Neat shot, Smokey.  Boy looking at that date, you are a young fella.

Hoss


----------



## FERAL ONE (Mar 4, 2009)

Hoss said:


> Neat shot, Smokey.  Boy looking at that date, you are a young fella.
> 
> Hoss




but he is older than me !!!  

that is a cool shot smokey !!! i see you favored the stainless then too !!!


----------



## DRB1313 (Mar 4, 2009)

FERAL ONE said:


> but he is older than me !!!
> 
> that is a cool shot smokey !!! i see you favored the stainless then too !!!

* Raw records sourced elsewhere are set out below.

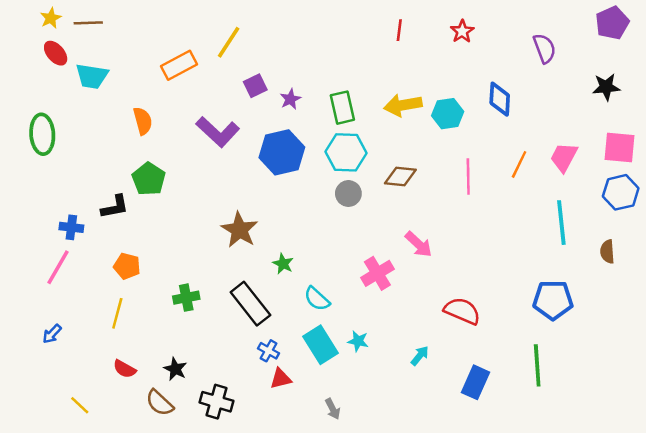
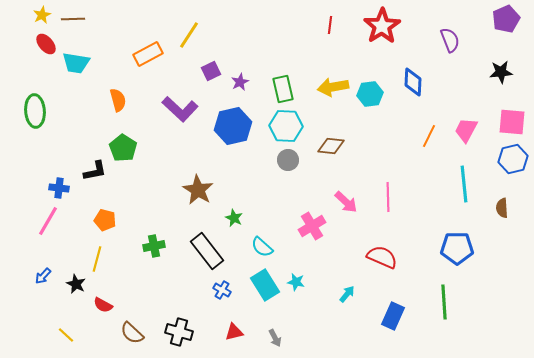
red star: (462, 31) -> (382, 26), size x1.8
pink line: (468, 177) -> (388, 197), moved
black star: (175, 369) -> (76, 284), moved
red triangle: (281, 379) -> (234, 332), moved

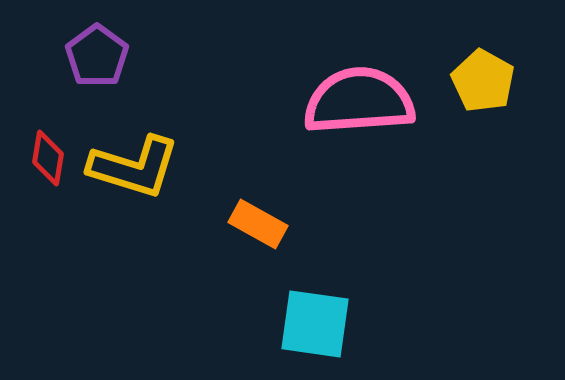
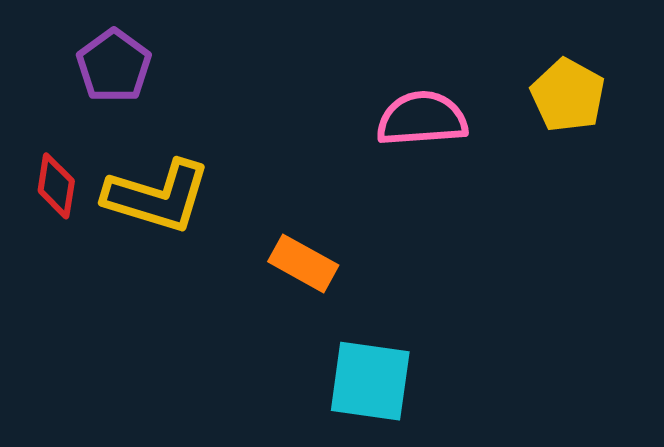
pink semicircle: (359, 101) -> (422, 119), size x0.7

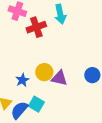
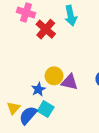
red cross: (36, 27) -> (46, 29), turned -30
blue star: (22, 80) -> (38, 89), moved

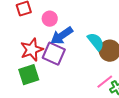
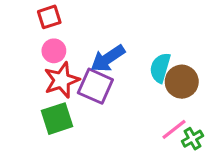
pink circle: (50, 19) -> (54, 51), moved
cyan semicircle: (96, 42) -> (160, 68), turned -126

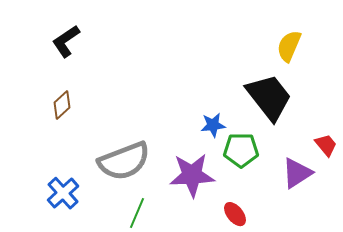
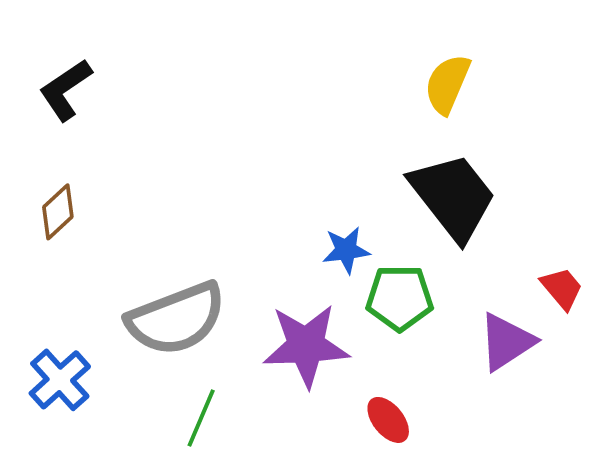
yellow semicircle: (289, 46) -> (447, 84), moved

So you noticed the lack of authenticity also


----------



## Smokey (Mar 4, 2009)

DRB1313 said:


> So you noticed the lack of authenticity also


----------



## rip18 (Mar 4, 2009)

What a cute youngun!


----------



## Smokey (Mar 4, 2009)

rip18 said:


> What a cute youngun!



and I still am


----------



## Uncle T (Mar 4, 2009)

I'm more of a Toby Keith type a guy (should've been a cowboy)


----------



## DRB1313 (Mar 4, 2009)

Smokey said:


> and I still am



You've been looking at to many different reflections lately and
have gotten confused somewhere along the line.


----------



## mlbfish (Mar 5, 2009)

Too cute.

But I was too, cowboy that is. I'm the short one. That was the late 50's


----------



## Hoss (Mar 5, 2009)

Memories in those shots.  Back when every boy wanted to be a cowboy.

Hoss


----------



## leadoff (Mar 5, 2009)

I was more along the lines of a pistol-packin' outlaw with a soft side....


----------



## Smokey (Mar 6, 2009)

Hoss said:


> Neat shot, Smokey.  Boy looking at that date, you are a young fella.
> 
> Hoss



....heck, I was 23 when that picture was taken


----------



## huntin_dobbs (Mar 7, 2009)

*Hey guys...*

Dont forget about us cowgirls!!


----------



## JasonF (Mar 7, 2009)

Thanks for sharin the memories Smokey!!
You look like a natural with that pistol in your hands even at 23.


----------



## Smokey (Mar 17, 2009)

huntin_dobbs said:


> Dont forget about us cowgirls!!



Cowgirls are my favorite


----------



## bigkga69 (Mar 17, 2009)

Smokey said:


> Cowgirls are my favorite



mine too....


----------



## bigkga69 (Mar 17, 2009)




----------